EXERCISE DIRECTIONS:
What's needed is an exact retyping of the lines from the start of the listing up to and including the line with "compiled prices provided by users and online", minus any pictures.

INPUT:
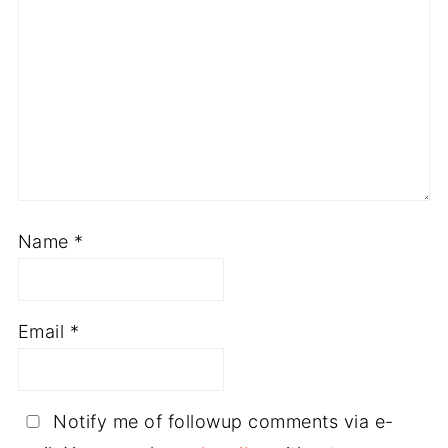
Name
*
Email
*
Notify me of followup comments via e-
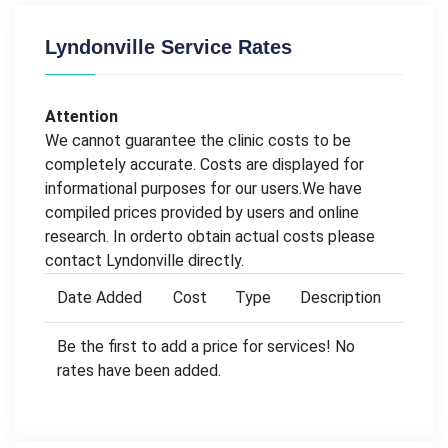
Lyndonville Service Rates
Attention
We cannot guarantee the clinic costs to be
completely accurate. Costs are displayed for
informational purposes for our users.We have
compiled prices provided by users and online
research. In orderto obtain actual costs please
contact Lyndonville directly.
Date Added
Cost
Type
Description
Be the first to add a price for services! No
rates have been added.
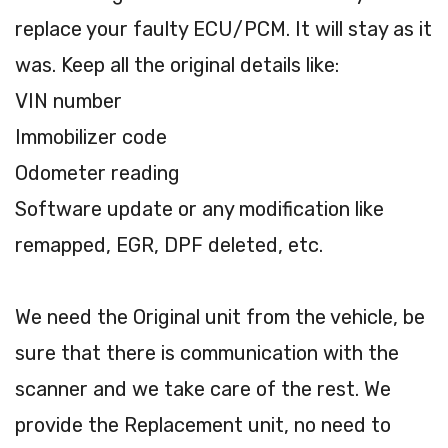
replace your faulty ECU/PCM. It will stay as it
was. Keep all the original details like:
VIN number
Immobilizer code
Odometer reading
Software update or any modification like
remapped, EGR, DPF deleted, etc.
We need the Original unit from the vehicle, be
sure that there is communication with the
scanner and we take care of the rest. We
provide the Replacement unit, no need to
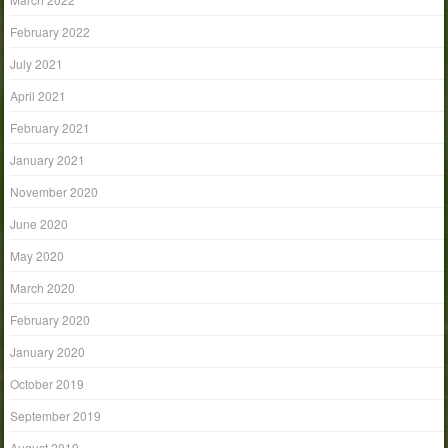
February 2022
July 2021
April 2021
February 2021
January 2021
November 2020
June 2020
May 2020
March 2020
February 2020
January 2020
October 2019
September 2019
August 2019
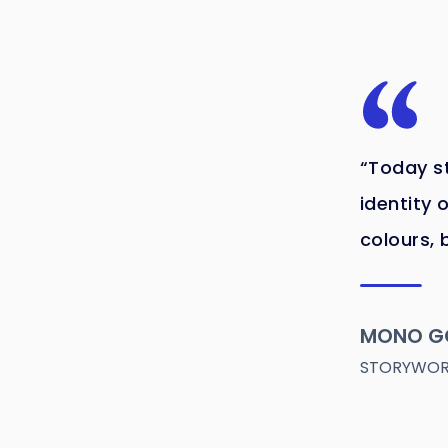
“Today st
identity o
colours, 
MONO G
STORYWORL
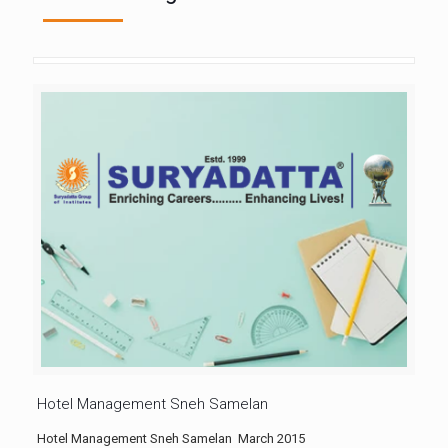
Hotel Management Sneh Samelan
Hotel Management Sneh Samelan March 2015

PROBLEM SOLUTION:
Name
*
Email
*
Notify me of followup comments via e-
Lyndonville Service Rates
Attention
We cannot guarantee the clinic costs to be
completely accurate. Costs are displayed for
informational purposes for our users.We have
compiled prices provided by users and online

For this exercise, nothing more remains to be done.